- New deep learning-based algorithm tracks and labels body parts of moving species using minimal training data.
- It doesn’t require any computational body model, time data and stick-figure.
To understand the brain of any species, it’s necessary to accurately quantify their behavior. Video tracking is one of the best options to observe and record animal behavior in different configurations. It greatly simplifies the analysis and enables high-accuracy tracing of body parts.
However, extracting specific aspects of a behavior for detailed investigation could be a tedious and time-consuming process. The existing computer-based tracking uses reflective marking (body parts are highlighted with markers), where position and number of markers should be determined before recording.
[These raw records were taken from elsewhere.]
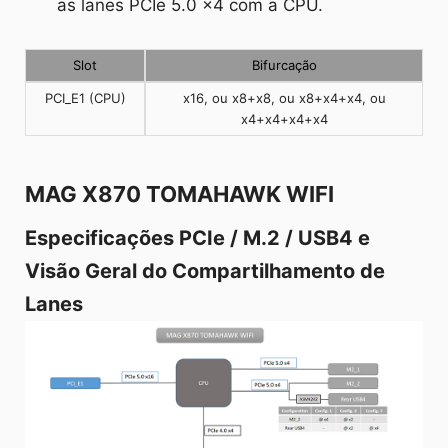
as lanes PCIe 5.0 x4 com a CPU.
Slot
Bifurcação
PCI_E1 (CPU)
x16, ou x8+x8, ou x8+x4+x4, ou
x4+x4+x4+x4
MAG X870 TOMAHAWK WIFI
Especificações PCIe / M.2 / USB4 e
Visão Geral do Compartilhamento de
Lanes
Now, researchers at the Harvard University and the University of Tübingen have developed an AI tool named DeepLabCut that automatically tracks and labels body parts of moving species. This markerless pose estimation technique is based on deep learning methods that provide decent outcomes with minimal training data.
What Exactly They’ve Done?
The researchers examined the features detector architecture from a recently-developed multi-person pose estimation model, DeeperCut. They showed that a small quantity of training photos (about 200) is enough to train this neural network to achieve human-like accuracy.
It has been made possible by transfer learning, a machine learning method where a model trained on one task is applied to another related task. In this research, the feature detectors based on intensively deep neural networks were pre-trained on a giant dataset (ImageNet) to recognize objects.
Therefore, one can train these robust features detectors by labeling fewer frames (a few hundred). Once trained, it can localize a wide range of experimentally relevant body parts.
Researchers demonstrated the capability of DeepLabCut by tracking ears, snout, and tail-base during a navigation task guided by odors. They also traced several parts of a fruit fly in a 3D chamber.
The neural networks are trained on NVIDIA Titan Xp and GeForce GTX 1080 Ti GPUs with TensorFlow accelerated by CUDA deep learning framework. Using such powerful hardware, one can process 682*540 sized frames at 30 fps.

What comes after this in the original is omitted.